The highest wavelet coherence between fNIRS signals and MAP and HR traces was observed in the M-band. This coherence is induced by Mayer waves, correlated fluctuation between HR and MAP in this frequency band (Elstad et al., 2011). As one can see in Figure 7, Mayer waves are present in both ΔHbO and ΔHbR concentration changes. However, both haemoglobin concentrations demonstrate different amplitudes, different time shifts and different dependence on moment, indicating different depth localization in the tissue. As one can see from the results of the WCA presented in Figure 7 and from GLM results in Figure 10, m0-based ΔHbO signals show the highest M-band contribution. The amplitude of M-band physiological noise is higher than that of the cerebral signal. ΔHbO signals based on m1 and V show significantly lower Mayer wave contributions. Since the influence of photon noise is negligible in the M-band, this moment dependence can be clearly assigned to Mayer waves with different amplitudes at different depths. A large fraction of the M-band contribution in the ΔHbO signal originates from superficial extra-cerebral tissue, however, there is an additional cerebral contribution as well.

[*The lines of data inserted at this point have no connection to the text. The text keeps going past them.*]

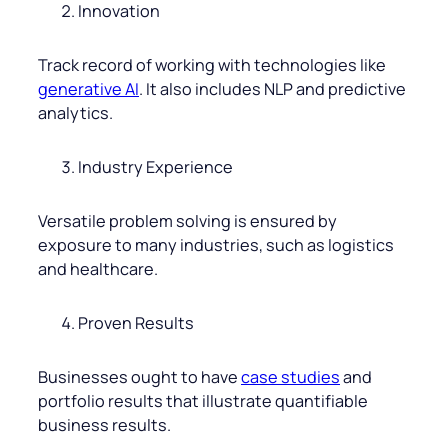
Innovation
Track record of working with technologies like
generative AI
. It also includes NLP and predictive
analytics.
Industry Experience
Versatile problem solving is ensured by
exposure to many industries, such as logistics
and healthcare.
Proven Results
Businesses ought to have
case studies
and
portfolio results that illustrate quantifiable
business results.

The presence of two separate M-band components (extra- and intracranial) is further supported by the phase difference detected between m0-, m1-, and V-based signals and reported in Table 2. Indeed, if the Mayer waves appear both in the brain and in the scalp, one might expect a time delay between these two compartments, caused by different vascular path lengths as well as possible delays in sympathetic mediating signals between the two compartments (Tong et al., 2011). Although cerebral auto-regulation mostly acts at lower frequencies (Latka et al., 2005; Rowley et al., 2007), there might be a time shift due to this vascular property of brain vessels as well. Since m0-, m1-, and V-based signals reflect a linear combination of signals from skin and cerebral compartments with different weights, they would then show different time lags relative to MAP.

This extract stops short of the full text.